▶ **Task instructions**
Repeat the records below word for word and omit each image.

▶ **Material provided**
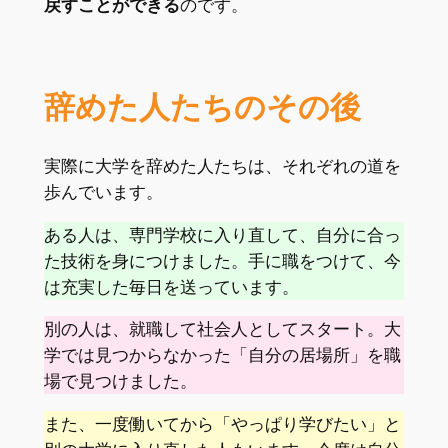
戻すことができる
のです。
辞めた人たちのその後
実際に大学を辞めた人たちは、それぞれの道を
歩んでいます。
ある人は、専門学校に入り直して、自分に合っ
た技術を身につけました。手に職をつけて、今
は充実した毎日を送っています。
別の人は、就職して社会人としてスタート。大
学では見つからなかった「自分の居場所」を職
場で見つけました。
また、一度働いてから「やっぱり学びたい」と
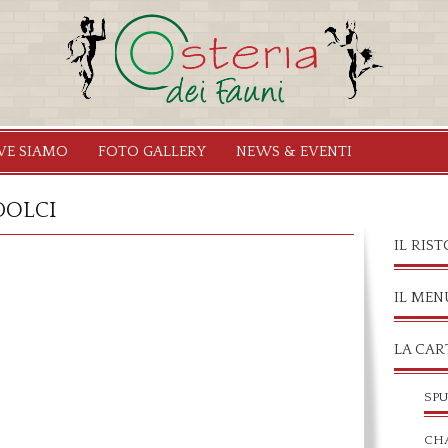
Salta al
contenuto
principale
VE SIAMO
FOTO GALLERY
NEWS & EVENTI
 DOLCI
IL RIS
IL MEN
LA CART
SP
CH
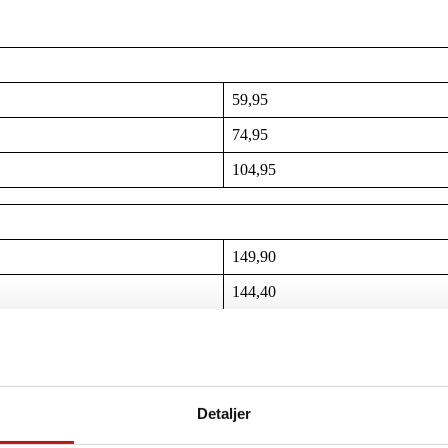
59,95
74,95
104,95
149,90
144,40
gen 3F. De kan hjælpe, hvis du er i tvivl om din løn eller får problem
Detaljer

▶ **Answer to this exercise**
戻すことができる
のです。
辞めた人たちのその後
実際に大学を辞めた人たちは、それぞれの道を
歩んでいます。
ある人は、専門学校に入り直して、自分に合っ
た技術を身につけました。手に職をつけて、今
は充実した毎日を送っています。
別の人は、就職して社会人としてスタート。大
学では見つからなかった「自分の居場所」を職
場で見つけました。
また、一度働いてから「やっぱり学びたい」と
Salta al
contenuto
principale
VE SIAMO
FOTO GALLERY
NEWS & EVENTI
 DOLCI
IL RIS
IL MEN
LA CART
SP
CH
59,95
74,95
104,95
149,90
144,40
gen 3F. De kan hjælpe, hvis du er i tvivl om din løn eller får problem
Detaljer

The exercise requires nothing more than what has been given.